Here's a question for all my fellow geeks / coders / software engineers
/ curious DB admins.

I've been doing a lot of reading lately, and have noted a few things:

1. Out of the "big three" commercial databases, only Oracle seems to
support nested transactions. Is there any practical purpose for such
things now that InnoDB has partial rollbacks? If there is a purpose for
such a construct, would implementing it hurt InnoDB's performance? I'm
not asking for the feature at all, I'm simply curious.

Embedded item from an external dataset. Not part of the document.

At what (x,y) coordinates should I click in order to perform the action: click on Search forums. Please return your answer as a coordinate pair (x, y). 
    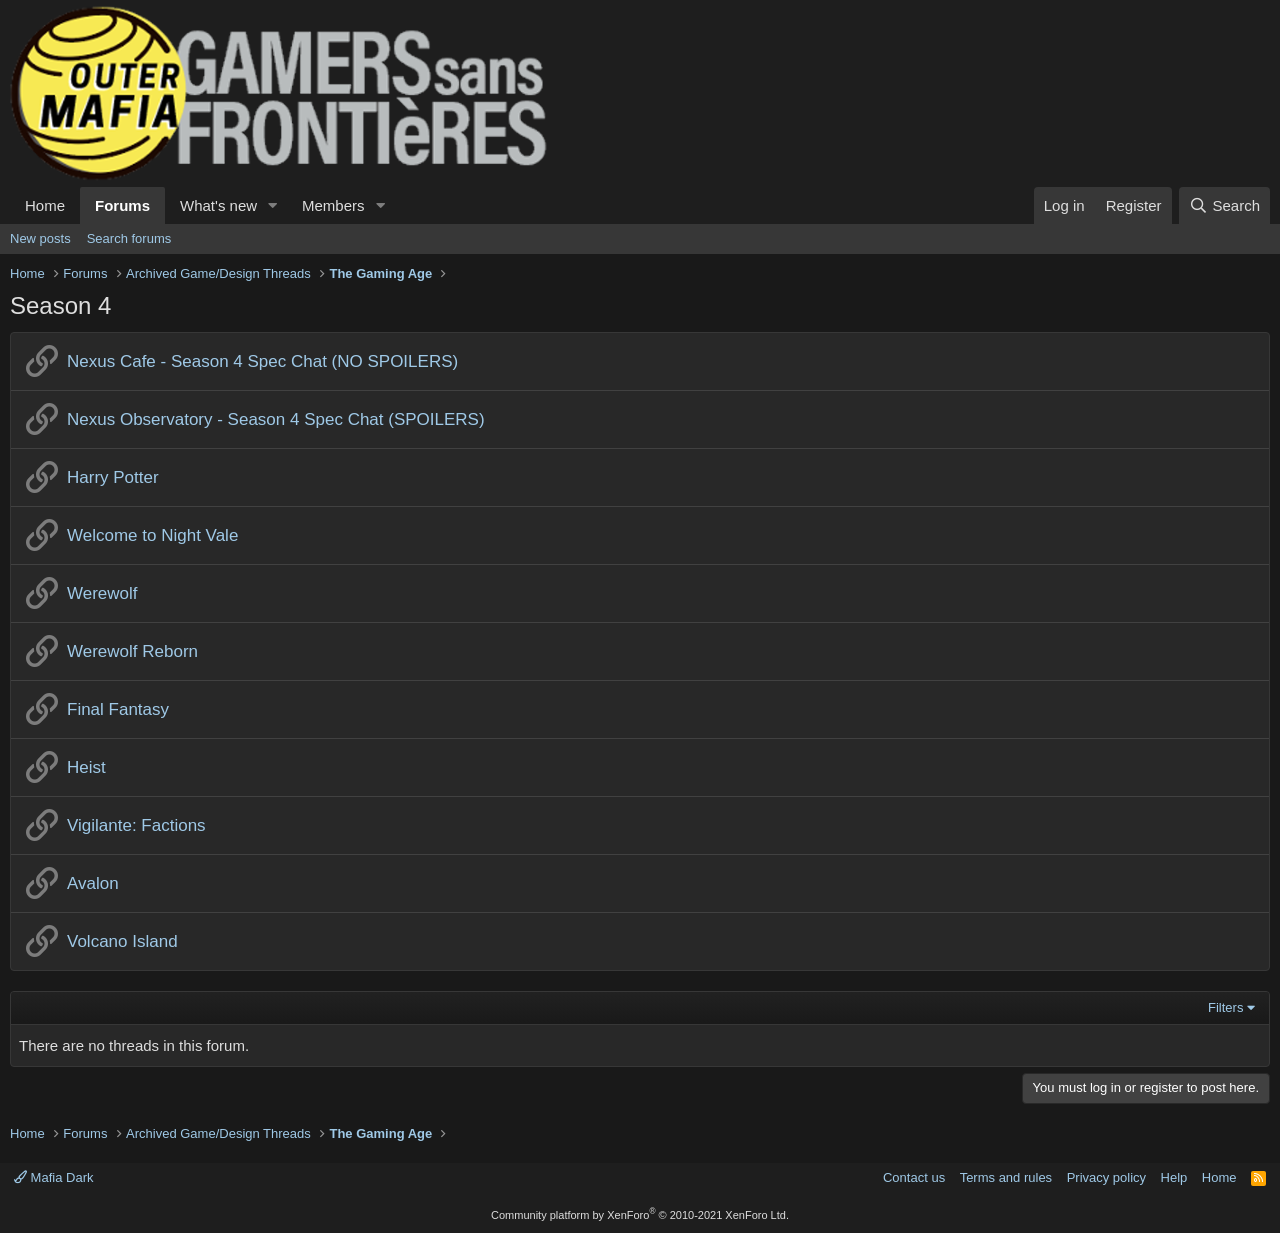     Looking at the image, I should click on (129, 238).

2. Reading up on MS SQL Server, the designers at MS seem to attribute
the speed of the product to three major factors:

        * Their pool-of-threads architecture
        * The fact that tables are locked as much as they need to be and no
more, with automatic lock escallation as required
(Database->Table->Page->Row)
        * Optimistic Conflict Control

Obviously, the first of these is coming to MySQL eventually as listed in
the TODO pages. Would adding the second point to MyISAM be useful at
all, given the fact that we already have INSERT DELAYED? Would adding
the second point to InnoDB speed it up, slow it down or would the
benefits and pitfalls basically cancel each other out (Considering how
fast InnoDB already is, I've a feeling that this is not something that
would help performance)? As for Optimistic Conflict Control, this
wouldn't apply to MyISAM, would it? Seeing InnoDB include it would be
interesting, as Microsoft themselves have been a bit vauge as to the
integrity implications of this feature.

Please note: None of the above are feature requests! This is just one
guy's curiosity getting the better of him.